** RECORDS FOR THE TASK follows **

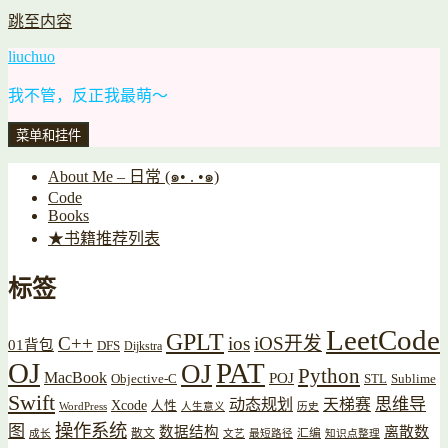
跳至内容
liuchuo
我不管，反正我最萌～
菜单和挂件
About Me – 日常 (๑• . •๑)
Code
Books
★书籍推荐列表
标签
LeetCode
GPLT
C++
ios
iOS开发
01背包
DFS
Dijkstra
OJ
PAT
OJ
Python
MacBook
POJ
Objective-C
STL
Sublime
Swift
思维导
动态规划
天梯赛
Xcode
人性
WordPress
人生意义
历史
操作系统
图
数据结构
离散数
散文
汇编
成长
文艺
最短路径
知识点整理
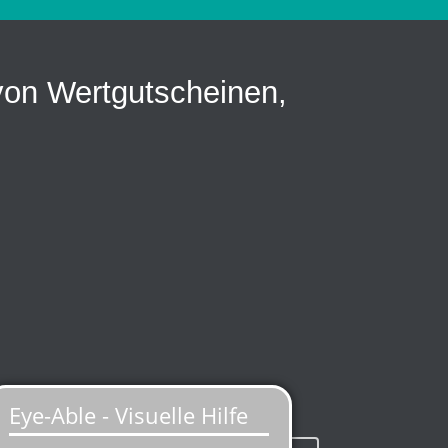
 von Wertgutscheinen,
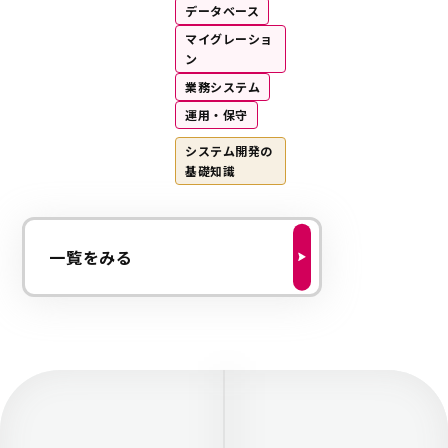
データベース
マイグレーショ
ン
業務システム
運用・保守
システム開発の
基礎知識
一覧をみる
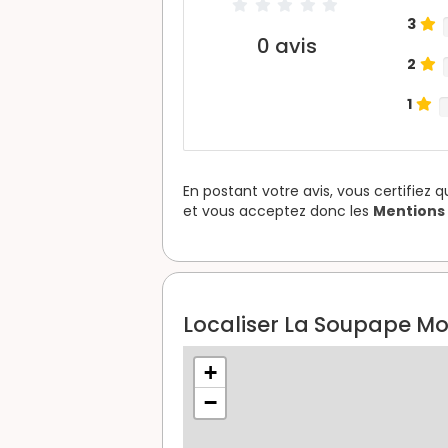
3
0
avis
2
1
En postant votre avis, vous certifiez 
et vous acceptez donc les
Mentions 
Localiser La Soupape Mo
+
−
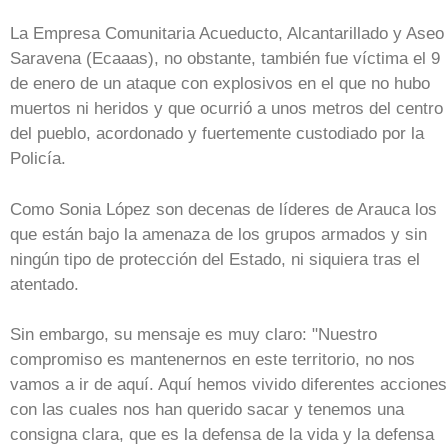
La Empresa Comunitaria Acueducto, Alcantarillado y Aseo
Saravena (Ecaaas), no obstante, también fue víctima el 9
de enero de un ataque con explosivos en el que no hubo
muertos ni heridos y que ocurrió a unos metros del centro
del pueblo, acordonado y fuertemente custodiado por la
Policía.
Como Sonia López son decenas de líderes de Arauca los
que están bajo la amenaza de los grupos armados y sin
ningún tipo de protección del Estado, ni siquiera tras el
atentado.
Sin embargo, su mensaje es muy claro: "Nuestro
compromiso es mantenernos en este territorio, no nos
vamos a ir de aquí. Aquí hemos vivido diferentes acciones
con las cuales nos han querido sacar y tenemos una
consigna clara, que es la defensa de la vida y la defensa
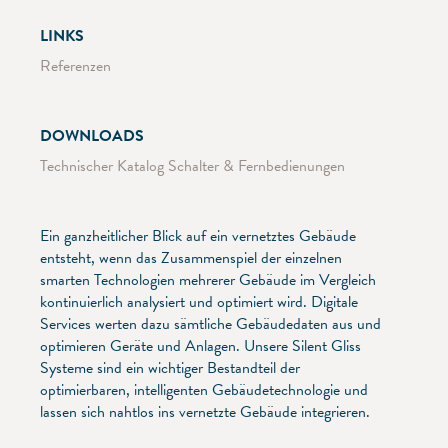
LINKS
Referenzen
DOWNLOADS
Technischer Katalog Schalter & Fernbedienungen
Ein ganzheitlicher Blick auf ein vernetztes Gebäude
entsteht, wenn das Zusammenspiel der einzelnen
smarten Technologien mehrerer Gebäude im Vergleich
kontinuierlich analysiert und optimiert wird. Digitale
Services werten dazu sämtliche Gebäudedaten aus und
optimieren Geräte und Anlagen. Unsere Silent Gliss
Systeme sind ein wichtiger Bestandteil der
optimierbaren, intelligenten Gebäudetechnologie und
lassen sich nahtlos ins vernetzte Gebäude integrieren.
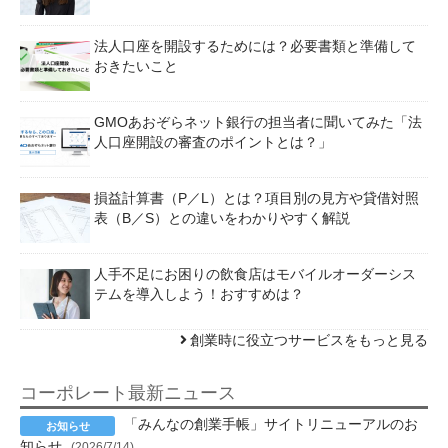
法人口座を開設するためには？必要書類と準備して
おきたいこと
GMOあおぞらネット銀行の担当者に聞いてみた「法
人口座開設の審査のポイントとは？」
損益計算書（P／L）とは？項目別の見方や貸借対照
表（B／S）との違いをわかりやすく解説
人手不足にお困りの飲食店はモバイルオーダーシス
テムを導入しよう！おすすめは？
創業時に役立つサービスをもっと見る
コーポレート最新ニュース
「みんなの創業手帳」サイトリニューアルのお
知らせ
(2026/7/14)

** End of RECORDS FOR THE TASK **

• [TRY IT] Print all entries exactly. The images do not belong in the copy.

• [RESPONSE FOR THIS EXERCISE]
跳至内容
liuchuo
我不管，反正我最萌～
菜单和挂件
About Me – 日常 (๑• . •๑)
Code
Books
★书籍推荐列表
标签
LeetCode
GPLT
C++
ios
iOS开发
01背包
DFS
Dijkstra
OJ
PAT
OJ
Python
MacBook
POJ
Objective-C
STL
Sublime
Swift
思维导
动态规划
天梯赛
Xcode
人性
WordPress
人生意义
历史
操作系统
图
数据结构
离散数
散文
汇编
成长
文艺
最短路径
知识点整理
 von Wertgutscheinen,
データベース
マイグレーショ
ン
業務システム
運用・保守
システム開発の
基礎知識
一覧をみる
3
0
avis
2
1
En postant votre avis, vous certifiez 
et vous acceptez donc les
Mentions 
Localiser La Soupape Mo
+
−
La Empresa Comunitaria Acueducto, Alcantarillado y Aseo
Saravena (Ecaaas), no obstante, también fue víctima el 9
de enero de un ataque con explosivos en el que no hubo
muertos ni heridos y que ocurrió a unos metros del centro
del pueblo, acordonado y fuertemente custodiado por la
Policía.
Como Sonia López son decenas de líderes de Arauca los
que están bajo la amenaza de los grupos armados y sin
ningún tipo de protección del Estado, ni siquiera tras el
atentado.
Sin embargo, su mensaje es muy claro: "Nuestro
compromiso es mantenernos en este territorio, no nos
vamos a ir de aquí. Aquí hemos vivido diferentes acciones
con las cuales nos han querido sacar y tenemos una
consigna clara, que es la defensa de la vida y la defensa
LINKS
Referenzen
DOWNLOADS
Technischer Katalog Schalter & Fernbedienungen
Ein ganzheitlicher Blick auf ein vernetztes Gebäude
entsteht, wenn das Zusammenspiel der einzelnen
smarten Technologien mehrerer Gebäude im Vergleich
kontinuierlich analysiert und optimiert wird. Digitale
Services werten dazu sämtliche Gebäudedaten aus und
optimieren Geräte und Anlagen. Unsere Silent Gliss
Systeme sind ein wichtiger Bestandteil der
optimierbaren, intelligenten Gebäudetechnologie und
lassen sich nahtlos ins vernetzte Gebäude integrieren.
法人口座を開設するためには？必要書類と準備して
おきたいこと
GMOあおぞらネット銀行の担当者に聞いてみた「法
人口座開設の審査のポイントとは？」
損益計算書（P／L）とは？項目別の見方や貸借対照
表（B／S）との違いをわかりやすく解説
人手不足にお困りの飲食店はモバイルオーダーシス
テムを導入しよう！おすすめは？
創業時に役立つサービスをもっと見る
コーポレート最新ニュース
「みんなの創業手帳」サイトリニューアルのお
知らせ
(2026/7/14)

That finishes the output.